Introduction
AWS implemented significant quota cuts for its Amazon Bedrock service in late 2024.
While these changes were (silently) announced, they were not communicated effectively and only became apparent when users started experiencing problems.
While my primary experience with this issue relates to Anthropic’s Claude 3.5 Sonnet in the Frankfurt region (eu-central-1
), it appears that the adjustments may extend to other Bedrock models and regions.
This post will explore what has happened, the challenges it has created for my AWS partners and myself, and what steps users can take to overcome these limitations.
The Problem
Quota Cuts Disrupt AWS Partner’s Client Demo
In early November, a Hungarian AWS partner reached out to us for advice:
The product is a web-based interface designed for enterprise clients; imagine it as a ChatGPT enhanced with features useful to enterpirses and meeting typical large corporate requirements (like user management, data security, etc.). The GenAI service is built on Bedrock, typically using Claude 3.5. The idea is that each future client would run the service on their own account, so it wouldn’t be available in a SaaS model. They built a test system that worked perfectly, but at the first live client demo (a week ago), it started throwing errors, with the system indicating that there were too many requests. They investigated and found the account limits had been reduced to:
- 1 query from 20 queries per minute
- 4.000 tokens from 300.000 tokens per minute Initially, they thought this was a bug, but based on responses from support, it seems this is a feature by AWS design. They have tried multiple EU regions (Frankfurt, Dublin, etc) Provisioned throughput is too expensive
Quota Issues Stall Project for German AWS Partner
About two weeks later, a german AWS advanced partner contacted me with a similar problem:
There is an issue on one of our AWS account with Bedrock, they suddenly blocked the token usage on the models. Unfortunately in one of the projects we are stuck. I saw you as a contact person on our end in the opened cases, do you know the reason and how to solve it? They come up with couple of questions, but I don’t know how to act/commit if there is a cost impact as well.
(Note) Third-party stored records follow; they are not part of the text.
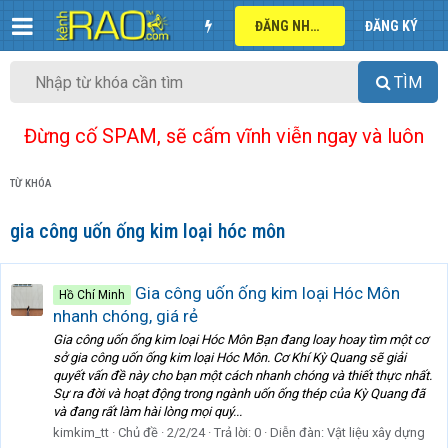
ĐĂNG NHẬP
ĐĂNG KÝ
TÌM
Đừng cố SPAM, sẽ cấm vĩnh viễn ngay và luôn
TỪ KHÓA
gia công uốn ống kim loại hóc môn
Gia công uốn ống kim loại Hóc Môn
Hồ Chí Minh
nhanh chóng, giá rẻ
Gia công uốn ống kim loại Hóc Môn Bạn đang loay hoay tìm một cơ
sở gia công uốn ống kim loại Hóc Môn. Cơ Khí Kỳ Quang sẽ giải
quyết vấn đề này cho bạn một cách nhanh chóng và thiết thực nhất.
Sự ra đời và hoạt động trong ngành uốn ống thép của Kỳ Quang đã
và đang rất làm hài lòng mọi quý...
kimkim_tt
Chủ đề
2/2/24
Trả lời: 0
Diễn đàn:
Vật liệu xây dựng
They already opened a AWS support ticket and the response from AWS support engineer was:
Hello, We would need to collaborate with our service team for a limit increase of this size and before they would be able to assist, we would need you to answer the below questions:
- Model ID (share model ID from this list)
- Commitment Terms
- MUs to be purchased
- ETA for customer to take ownership of the model units once we provision them to their account
- Please make sure to take ownership of the implemented capacity with 7 days from the date of implementation. Capacity will be returned to service account and reallocated if they are not purchased within prior mentioned period.
Verifying the Problem in My Environment
I tested this issue in my AWS sandbox account using my Bedrock Claude Chat. Unfortunately, the chat bot stopped working, throwing these errors:
A few weeks ago, when it was set up, everything was working fine. However, the screenshots shows the significant quota reductions:
The quota for On-demand InvokeModel requests per minute was suddenly reduced to 1 (from a default of 20), and the tokens per minute quota was reduced to 2.000 (from default 200.000). These reductions make it impossible to operate a chatbot effectively, even just for internal use or demos.
Normally, AWS quotas are adjustable, but as shown in the screenshot and confirmed in this documentation, these specific quotas cannot be changed. I also verified the same limits in my private AWS account, active for 13 years with consistent usage.
What is Going On?
Current Situation
The recent quota reductions by AWS seem to be a direct reaction to the growing demand for Generative AI services, particularly in heavily used regions like Frankfurt (eu-central-1
).
As more businesses incorporate AI capabilities into their applications, the popularity of high-end models like Anthropic Claude 3.5 Sonnet has surged, straining AWS’s infrastructure.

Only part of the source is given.